La conversione del Papa
Un’esortazione scritta a due mani e in castigliano. La chiave ermeneutica sta ad Aparecida (e nelle note a piè pagina)
Il programma del Papa gesuita è ambizioso: dalla conversione del papato al rafforzamento degli episcopati locali. Non un cambiamento di facciata, ma qualcosa di più profondo, scrive Francesco: le conferenze episcopali dovranno essere concepite come soggetti di attribuzioni concrete, “includendo anche qualche autentica autorità dottrinale”. Bando al centralismo che, “anziché aiutare, complica la vita della chiesa e la sua dinamica missionaria”. Ecco perché, “è necessaria una salutare decentralizzazione”. Sinodalità e collegialità, obiettivi che Francesco chiede di realizzare prendendo spunto dai “fratelli ortodossi”. Così, se “il grigio pragmatismo della vita quotidiana della chiesa” è “la più grande minaccia” di oggi, Francesco esorta a non lasciarsi prendere da un “pessimismo sterile”. Mette in guardia sui pericoli della mondanità spirituale finalizzata a esaltare “la gloria umana”, torna alla carica contro gli imbalsamatori che “si sentono superiori agli altri perché irremovibilmente fedeli a un certo stile cattolico proprio del passato” che “invece di evangelizzare, classificano gli altri”. Cita i farisei, “vanagloriosi che cercavano solo gloria e benessere”. Una mondanità spirituale che si alimenta in due modi, “il fascino dello gnosticismo, una fede rinchiusa nel soggettivismo dove interessa unicamente una determinata esperienza” e “il neopelagianesimo autoreferenziale di coloro che fanno affidamento unicamente sulle proprie forze”. Fornisce un manuale ai preti su come si fa un’omelia, “che deve essere breve ed evitare di sembrare una conferenza o una lezione”. Un predicatore che non si prepara bene a questo “importante ministero”, aggiunge Francesco, “è disonesto e irresponsabile”. La buona omelia “deve contenere un’idea, un sentimento e un’immagine”.
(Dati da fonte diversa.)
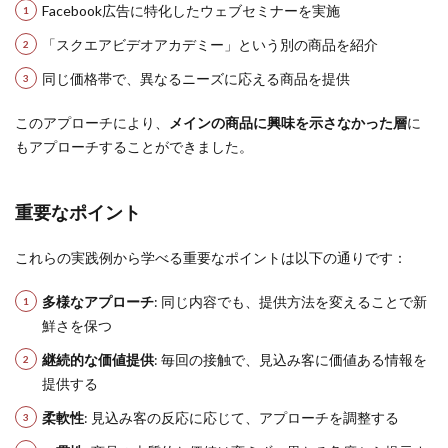
Facebook広告に特化したウェブセミナーを実施
「スクエアビデオアカデミー」という別の商品を紹介
同じ価格帯で、異なるニーズに応える商品を提供
このアプローチにより、
メインの商品に興味を示さなかった層
に
もアプローチすることができました。
重要なポイント
これらの実践例から学べる重要なポイントは以下の通りです：
多様なアプローチ
: 同じ内容でも、提供方法を変えることで新
鮮さを保つ
継続的な価値提供
: 毎回の接触で、見込み客に価値ある情報を
提供する
柔軟性
: 見込み客の反応に応じて、アプローチを調整する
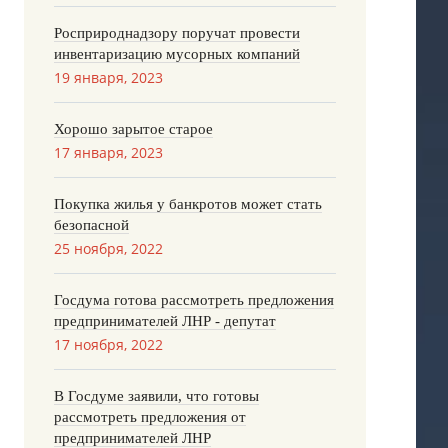
Росприроднадзору поручат провести
инвентаризацию мусорных компаний
19 января, 2023
Хорошо зарытое старое
17 января, 2023
Покупка жилья у банкротов может стать
безопасной
25 ноября, 2022
Госдума готова рассмотреть предложения
предпринимателей ЛНР - депутат
17 ноября, 2022
В Госдуме заявили, что готовы
рассмотреть предложения от
предпринимателей ЛНР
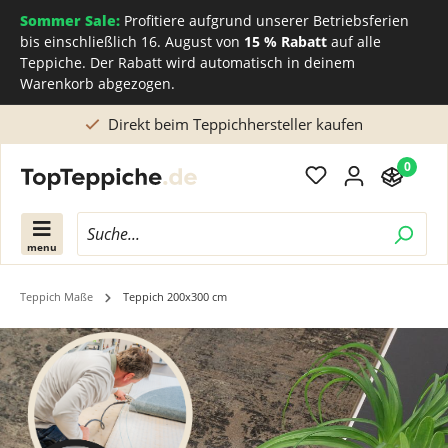
Sommer Sale:
Profitiere aufgrund unserer Betriebsferien
bis einschließlich 16. August von
15 % Rabatt
auf alle
Teppiche. Der Rabatt wird automatisch in deinem
Warenkorb abgezogen.
Direkt beim Teppichhersteller kaufen
0
menu
Teppich Maße
Teppich 200x300 cm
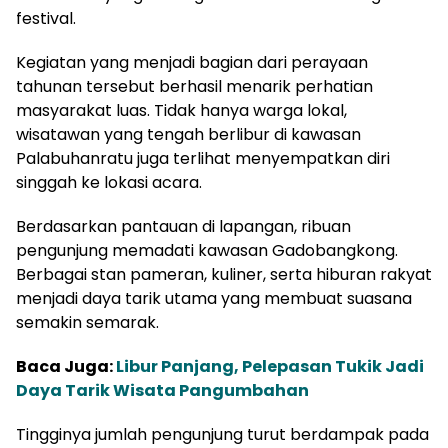
festival.
Kegiatan yang menjadi bagian dari perayaan
tahunan tersebut berhasil menarik perhatian
masyarakat luas. Tidak hanya warga lokal,
wisatawan yang tengah berlibur di kawasan
Palabuhanratu juga terlihat menyempatkan diri
singgah ke lokasi acara.
Berdasarkan pantauan di lapangan, ribuan
pengunjung memadati kawasan Gadobangkong.
Berbagai stan pameran, kuliner, serta hiburan rakyat
menjadi daya tarik utama yang membuat suasana
semakin semarak.
Baca Juga:
Libur Panjang, Pelepasan Tukik Jadi
Daya Tarik Wisata Pangumbahan
Tingginya jumlah pengunjung turut berdampak pada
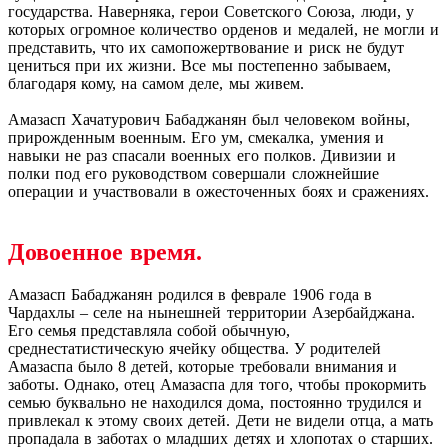
государства. Наверняка, герои Советского Союза, люди, у
которых огромное количество орденов и медалей, не могли и
представить, что их самопожертвование и риск не будут
цениться при их жизни. Все мы постепенно забываем,
благодаря кому, на самом деле, мы живем.
Амазасп Хачатурович Бабаджанян был человеком войны,
прирожденным военным. Его ум, смекалка, умения и
навыки не раз спасали военных его полков. Дивизии и
полки под его руководством совершали сложнейшие
операции и участвовали в ожесточенных боях и сражениях.
Довоенное время.
Амазасп Бабаджанян родился в феврале 1906 года в
Чардахлы – селе на нынешней территории Азербайджана.
Его семья представляла собой обычную,
среднестатистическую ячейку общества. У родителей
Амазаспа было 8 детей, которые требовали внимания и
заботы. Однако, отец Амазаспа для того, чтобы прокормить
семью буквально не находился дома, постоянно трудился и
привлекал к этому своих детей. Дети не видели отца, а мать
пропадала в заботах о младших детях и хлопотах о старших.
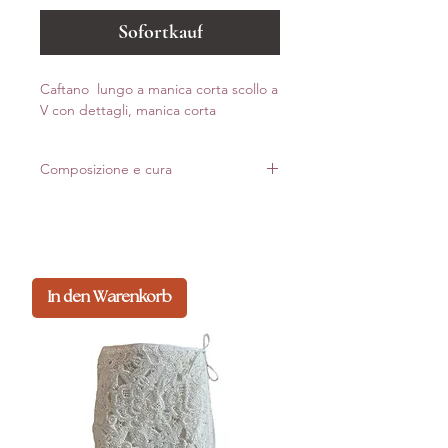
Sofortkauf
Caftano lungo a manica corta scollo a
V con dettagli, manica corta
Composizione e cura
81% VI
19% NY
Made in Italy
In den Warenkorb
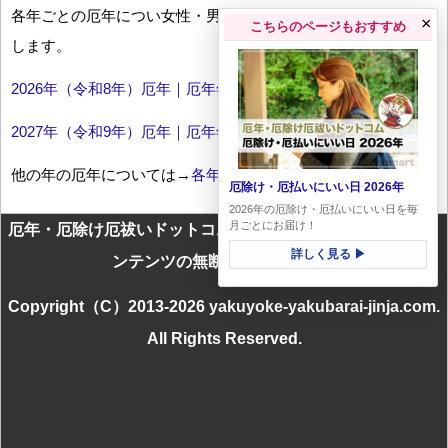
各年ごとの厄年につい女性・男性の年齢早見表とともにお伝え
×
こちらのページもおすすめ
します。
2026年（令和8年）厄年｜厄年年齢早見表
2027年（令和9年）厄年｜厄年年齢早見表
他の年の厄年については→
各年厄年一覧
厄除け・厄払いにいい日 2026年
2026年の厄除け・厄払いにいい日を毎
月ごとにお届け！
厄年・厄除け厄祓いドットコムに掲載のテキスト・画像等コ
詳しく見る ▶
ンテンツの無断転載を禁じます
Copyright（C）2013-2026 yakuyoke-yakubarai-jinja.com.
All Rights Reserved.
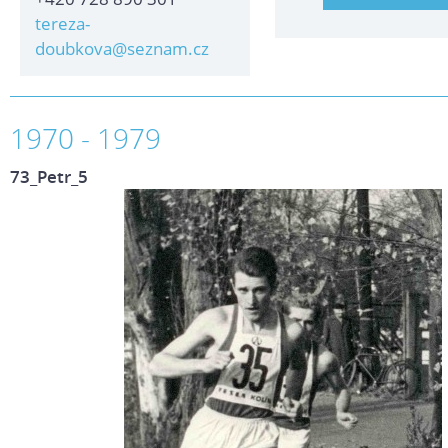
tereza-
doubkova@seznam.cz
1970 - 1979
73_Petr_5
Torna poi a parlare di pastorale sacramentale, di battesimo ed eucaristia, di matrimonio come “contributo indispensabile alla società”. Nota che “l’individualismo postmoderno e globalizzato favorisce uno stile di vita che snatura i vincoli familiari”; ribadisce che la “secolarizzazione tende a ridurre la fede e la chiesa all’ambito privato e intimo” e che, “negando ogni trascendenza, ha prodotto una crescente deformazione etica, un indebolimento del senso del peccato personale e sociale”. Ad aumentare, dice il Papa, è “il relativismo, che dà luogo a un disorientamento generalizzato”. Ma nella gioia del Vangelo da annunciare ci sono anche alcuni punti fermi sui quali “non ci si deve attendere cha la chiesa cambi posizione”. La tutela della vita dei “bambini nascituri”, prima di tutto, “ai quali oggi si vuole negare la dignità umana al fine di poterne fare quello che si vuole, togliendo loro la vita e promuovendo legislazioni in modo che nessuno possa impedirlo”. Non cede, il Pontefice, a chi “frequentamente, per ridicolizzare allegramente la difesa che la chiesa fa delle vite dei nascituri, fa in modo di presentare la sua posizione come qualcosa di ideologico, oscurantista e conservatore”. Un essere umano, aggiunge Francesco, “è sempre sacro e inviolabile, in qualunque situazione e in ogni fase del suo sviluppo. E’ un fine in se stesso e mai un mezzo per risolvere altre difficoltà. Se cade questa convinzione, non rimangono solide fondamenta per la difesa dei diritti umani, che sarebbero sempre soggetti alle convenienze contingenti dei potenti di turno”. Questo, chiarisce Bergoglio, “non è un argomento soggetto a presunte riforme o a modernizzazioni”. Perché “non è progressista pretendere di risolvere i problemi eliminando una vita umana”.